Previous attempt: Run Python code in a WebAssembly sandbox

Today I came across this comment on the Pyodide issue thread about Deno support, which showed how Pyodide can now be loaded in a Deno script using import pyodideModule from "npm:pyodide/pyodide.js".

I decided to see if I could get a solution working where Python ran a Deno script in using subprocess, where the Deno script accepted code sent to stdin, executed it using Pyodide and returned the result to stdout.

Here's what I came up with.

runner.js

This file, runner.js, contains a simple Deno script that can execute Python code sent to it on standard input using Pyodide:

import pyodideModule from "npm:pyodide/pyodide.js";
import { readLines } from "https://deno.land/std@0.186.0/io/mod.ts";

const pyodide = await pyodideModule.loadPyodide();

for await (const line of readLines(Deno.stdin)) {
    let input;
    try {
        input = JSON.parse(line);
    } catch (error) {
        console.log(JSON.stringify({ error: "Invalid JSON input: " + error.message }));
        continue;
    }

    if (typeof input !== 'object' || input === null) {
        console.log(JSON.stringify({ error: "Input is not a JSON object" }));
        continue;
    }

    if (input.shutdown) {
        break;
    }

    let output;
    try {
        const result = await pyodide.runPythonAsync(input.code || "");
        output = JSON.stringify({ output: result });
    } catch (error) {
        output = JSON.stringify({ error: error.message.trim().split('\n').pop() || ''});
    }
    console.log(output);
}

It accepts a JSON object sent to standard input.

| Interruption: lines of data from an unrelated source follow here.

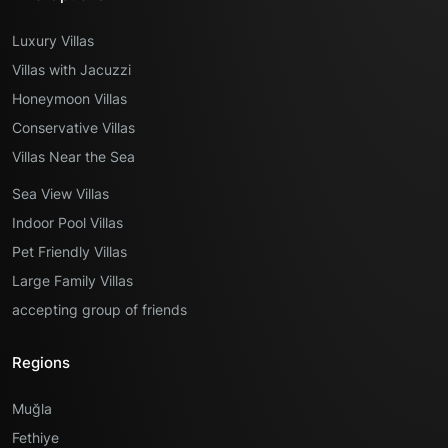
Luxury Villas
Villas with Jacuzzi
Honeymoon Villas
Conservative Villas
Villas Near the Sea
Sea View Villas
Indoor Pool Villas
Pet Friendly Villas
Large Family Villas
accepting group of friends
Regions
Muğla
Fethiye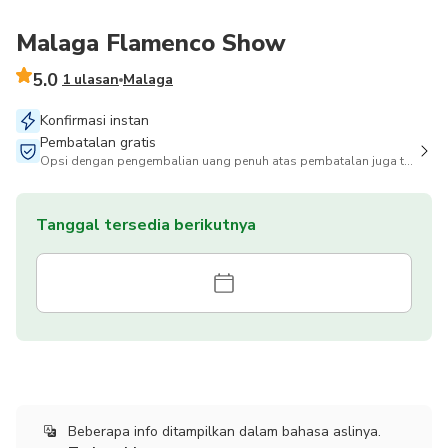
Malaga Flamenco Show
5.0
1 ulasan
Malaga
Konfirmasi instan
Pembatalan gratis
Opsi dengan pengembalian uang penuh atas pembatalan juga tersedia
Tanggal tersedia berikutnya
Beberapa info ditampilkan dalam bahasa aslinya.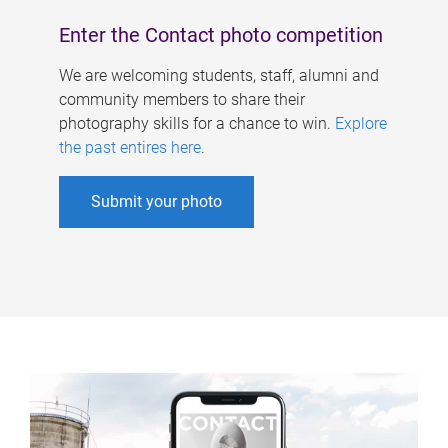
Enter the Contact photo competition
We are welcoming students, staff, alumni and
community members to share their
photography skills for a chance to win.
Explore
the past entires here
.
Submit your photo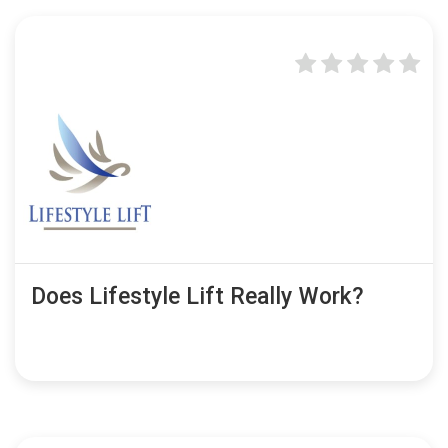
Does Lifestyle Lift Really Work?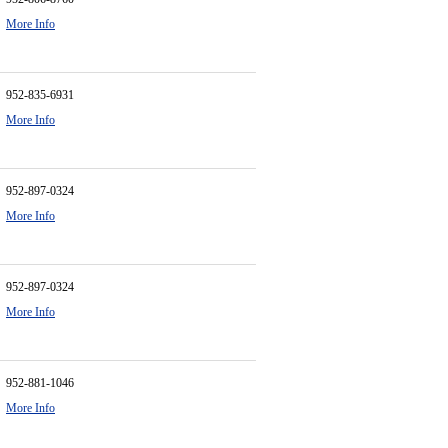
More Info
952-835-6931
More Info
952-897-0324
More Info
952-897-0324
More Info
952-881-1046
More Info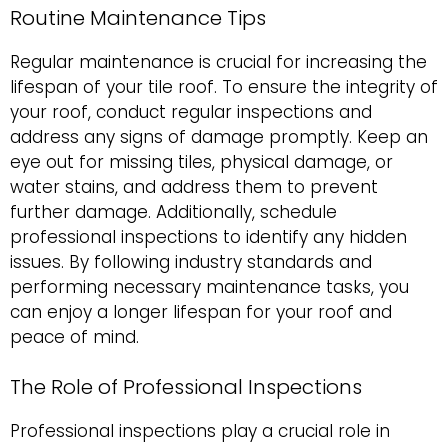
Routine Maintenance Tips
Regular maintenance is crucial for increasing the
lifespan of your tile roof. To ensure the integrity of
your roof, conduct regular inspections and
address any signs of damage promptly. Keep an
eye out for missing tiles, physical damage, or
water stains, and address them to prevent
further damage. Additionally, schedule
professional inspections to identify any hidden
issues. By following industry standards and
performing necessary maintenance tasks, you
can enjoy a longer lifespan for your roof and
peace of mind.
The Role of Professional Inspections
Professional inspections play a crucial role in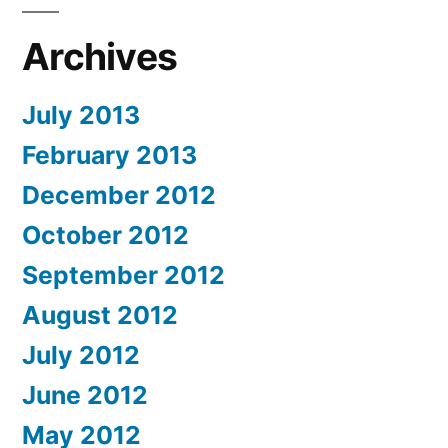
Archives
July 2013
February 2013
December 2012
October 2012
September 2012
August 2012
July 2012
June 2012
May 2012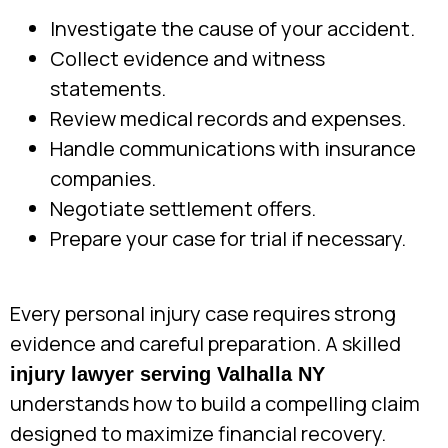
Investigate the cause of your accident.
Collect evidence and witness
statements.
Review medical records and expenses.
Handle communications with insurance
companies.
Negotiate settlement offers.
Prepare your case for trial if necessary.
Every personal injury case requires strong
evidence and careful preparation. A skilled
injury lawyer serving Valhalla NY
understands how to build a compelling claim
designed to maximize financial recovery.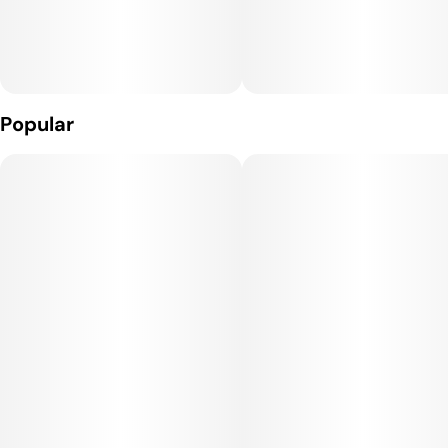
Popular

That object should look like this:

{"code": "4 + 5"}

You can also send {"shutdown": true} to shut down the Deno process.

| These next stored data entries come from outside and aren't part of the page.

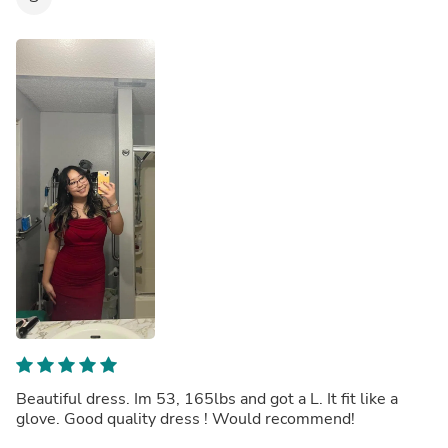
Beautiful dress. Im 53, 165lbs and got a L. It fit like a
glove. Good quality dress ! Would recommend!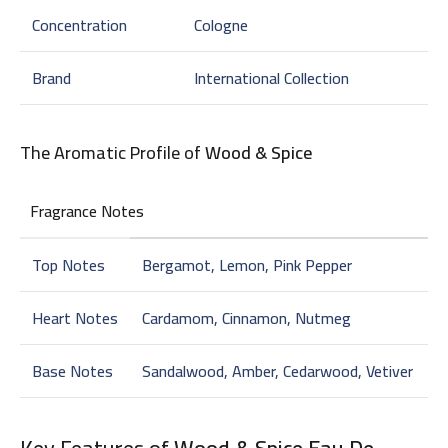
Concentration
Cologne
Brand
International Collection
The Aromatic Profile of
Wood & Spice
Fragrance Notes
Top Notes
Bergamot, Lemon, Pink Pepper
Heart Notes
Cardamom, Cinnamon, Nutmeg
Base Notes
Sandalwood, Amber, Cedarwood, Vetiver
Key Features of
Wood & Spice Eau De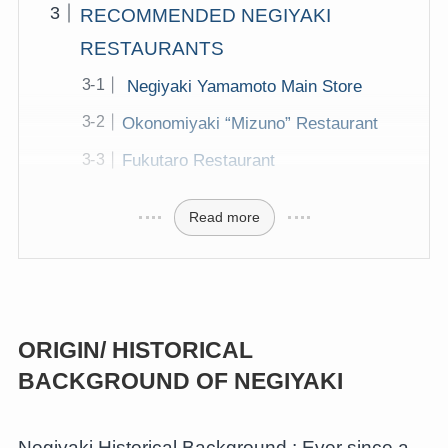
RECOMMENDED NEGIYAKI
RESTAURANTS
Negiyaki Yamamoto Main Store
Okonomiyaki “Mizuno” Restaurant
Fukutaro Restaurant
Read more
ORIGIN/ HISTORICAL
BACKGROUND
OF NEGIYAKI
Negiyaki Historical Background : Ever since a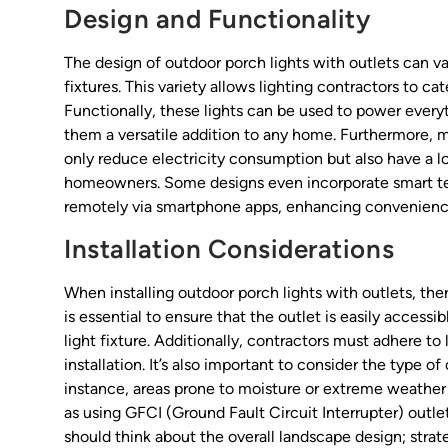
Design and Functionality
The design of outdoor porch lights with outlets can va
fixtures. This variety allows lighting contractors to ca
Functionally, these lights can be used to power every
them a versatile addition to any home. Furthermore
only reduce electricity consumption but also have a 
homeowners. Some designs even incorporate smart tech
remotely via smartphone apps, enhancing convenien
Installation Considerations
When installing outdoor porch lights with outlets, the
is essential to ensure that the outlet is easily accessi
light fixture. Additionally, contractors must adhere to
installation. It’s also important to consider the type o
instance, areas prone to moisture or extreme weather
as using GFCI (Ground Fault Circuit Interrupter) out
should think about the overall landscape design; strat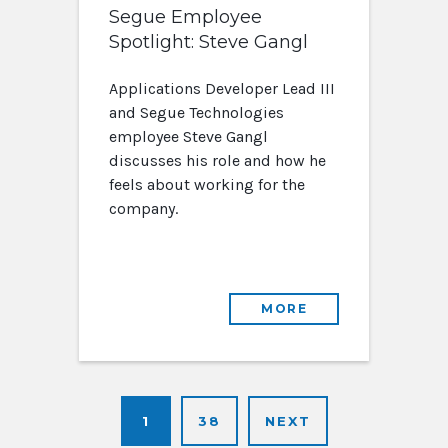
Segue Employee
Spotlight: Steve Gangl
Applications Developer Lead III
and Segue Technologies
employee Steve Gangl
discusses his role and how he
feels about working for the
company.
MORE
1
38
NEXT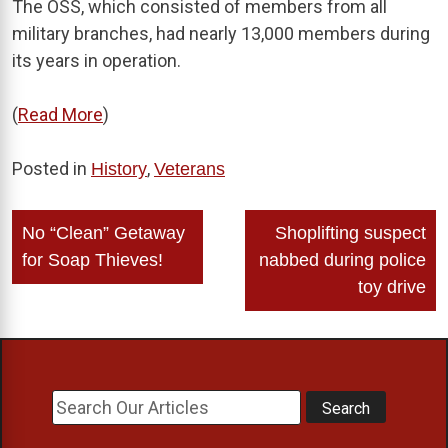
The OSS, which consisted of members from all
military branches, had nearly 13,000 members during
its years in operation.
(
Read More
)
Posted in
,
History
Veterans
Post
No “Clean” Getaway
Shoplifting suspect
navigation
for Soap Thieves!
nabbed during police
toy drive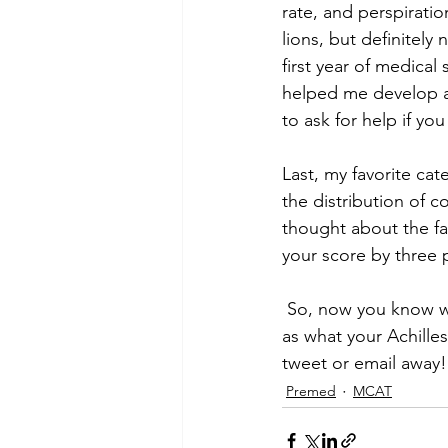
rate, and perspiratio
lions, but definitely 
first year of medica
helped me develop a 
to ask for help if you
Last, my favorite ca
the distribution of 
thought about the fa
your score by three p
 So, now you know whether or not you need to buckle down and retake the MCAT, as well 
as what your Achilles
tweet or email away!
Premed
MCAT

The code will be executed using Pyodide (safely, in a WebAssembly sandbox) and the result will be returned as a JSON object on standard output:

{"output": 9}

If the code fails to execute, an error message will be returned instead:

{"error": "ZeroDivisionError: division by zero"}

Running that script

deno run --allow-read runner.js

Paste the following into the terminal and press enter:

{"code": "4 + 5"}

Output:

{"output":8}

Calling it from Python

Here's a module I created called deno_run.py which can manage the deno process:

import subprocess
import json

# The Deno subprocess
deno_process = None

def run_code(string_of_code):
    global deno_process

    try:
        # If the Deno subprocess is not running, start it
        if deno_process is None or deno_process.poll() is not None:
            deno_process = subprocess.Popen(
                ['deno', 'run', '--allow-read', 'runner.js'],
                stdin=subprocess.PIPE,
                stdout=subprocess.PIPE,
                stderr=subprocess.PIPE
            )

        # Send the code to the Deno subprocess
        deno_process.stdin.write(json.dumps({"code": string_of_code}).encode())
        deno_process.stdin.write('\n'.encode())
        deno_process.stdin.flush()

        # Read the result from the Deno subprocess
        output = deno_process.stdout.readline().decode()
        return json.loads(output)
    except Exception as e:
        # If the subprocess crashes, return an error message
        return {"error": str(e)}

This works! I tested it in a python REPL:

>>> import deno_run
>>> deno_run.run_code("4 + 5")
{'output': 9}

Next steps: timeouts and memory limits

I haven't implemented this yet, but for memory limits I plan to use the following:

deno run --v8-flags='--max-heap-size=20' ...

This should set the maximum heap size to 20MB. The Deno process will crash if that is exceeded, which is why my Python code restarts the process if it is not running.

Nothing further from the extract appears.